Hope this tutorial helps and solves some of the problems when moving data files and storing information for Power BI desktop. Please Share if you like the tutorials. Thanks.
In this tutorial we’ll learn how to copy and paste queries to and from the Query Editor. When your working in Power BI Desktop often you will need to share and model the data before it can be applied to the visual. In my experience you’ll need to add a calculated column or break out a date such as 1/5/2016 into the the Year 2016 or Month 01, components to properly display a visual.
We will start off with from a prior example where we build a shaded region map.

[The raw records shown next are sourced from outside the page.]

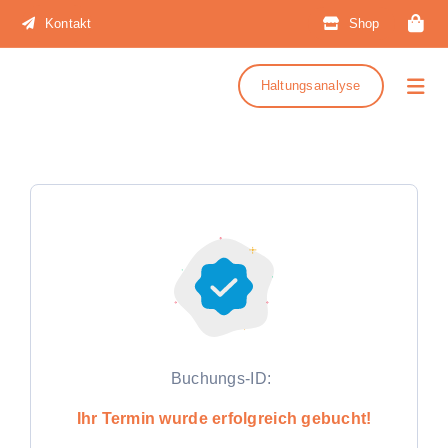
Zum
Kontakt
Shop
Inhalt
springen
Haltungsanalyse
Togg
Navi
Buchungs-ID:
Ihr Termin wurde erfolgreich gebucht!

The tutorial to create this Power BI Desktop file is located here.
If you want to cheat and download the final PBIX file you can download and open the zipped file here: Regional Filled Map Example
This file was made in Power BI Desktop April 2016 version, 2.34.4372.322, download the latest version from Microsoft Here.
Open the zip file that you downloaded and extract the file inside labeled Regional Filled Map Example. Open the file. Once you’ve opened the file on page 1 of the you see a map of the united states that looks similar to the following.

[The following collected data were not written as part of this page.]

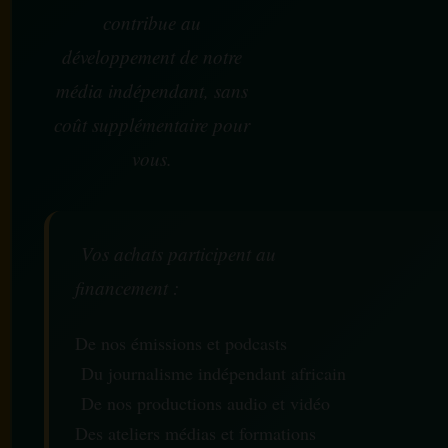
contribue au
développement de notre
média indépendant, sans
coût supplémentaire pour
vous.
Vos achats participent au
financement :
De nos émissions et podcasts
Du journalisme indépendant africain
De nos productions audio et vidéo
Des ateliers médias et formations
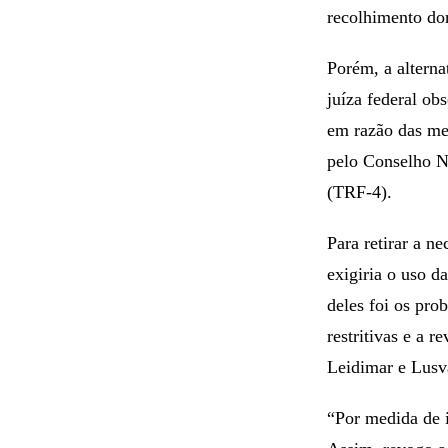
recolhimento dom
Porém, a alterna
juíza federal ob
em razão das me
pelo Conselho Na
(TRF-4).
Para retirar a n
exigiria o uso d
deles foi os pr
restritivas e a 
Leidimar e Lusv
“Por medida de i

Now we well enter the query editor. Click on the Edit Queries on the Home ribbon. You opened the Query Editor. In this window we shape and model the data so we can properly visualize it on the pages. Couple of things to notice here. Every time you press a button on the ribbon, the query editor generates an Applied Step. Each step writes a line of M code which transforms the data as it is loaded into the computer’s memory. In this case we have (7) seven steps starting at Source and ending with Changed Type1.
We want to expose the code that is begin generated at every step behind the scenes. Click on the View ribbon and then click on the button called Advanced Editor.
Opening this window reveals the M language code that is generating each Applied Step we saw earlier.
Note: some of the steps we saw earlier such as Filtered Rows had a space in it. In the query editor any applied step had a space in the name gets the added #”” around the applied step name. Thus, in the query editor Filter Rows would be #”Filtered Rows”. The hashtag and the quotations define the complete variable. If you changed the name of the applied step to FilteredRows, with no space. In the Advanced Editor you’d only see the step labeled as FilterRows, no hastag or quotations needed.
Now that the M language is revealed you can made modifications to the code. In cases where you want to make a function you would do so in the Advanced Editor. For our example today select all the code and copy it to the clipboard using the keyboard shortcut CTRL+C. Click Done to close the window.
Now lets copy that code into a brand new query. Click the Home ribbon, then click New Source, scroll all the way to the bottom of the list and select Blank Query. Click Connect to start a blank query.
A new Query will now open up. Click the View ribbon, then click Advanced Editor. A blank editor window will open.
Paste the code we copied earlier into this window. Now the new Query1 should look like the following:
Click Done and the new query will now load. It is that simple, now we have two identical queries.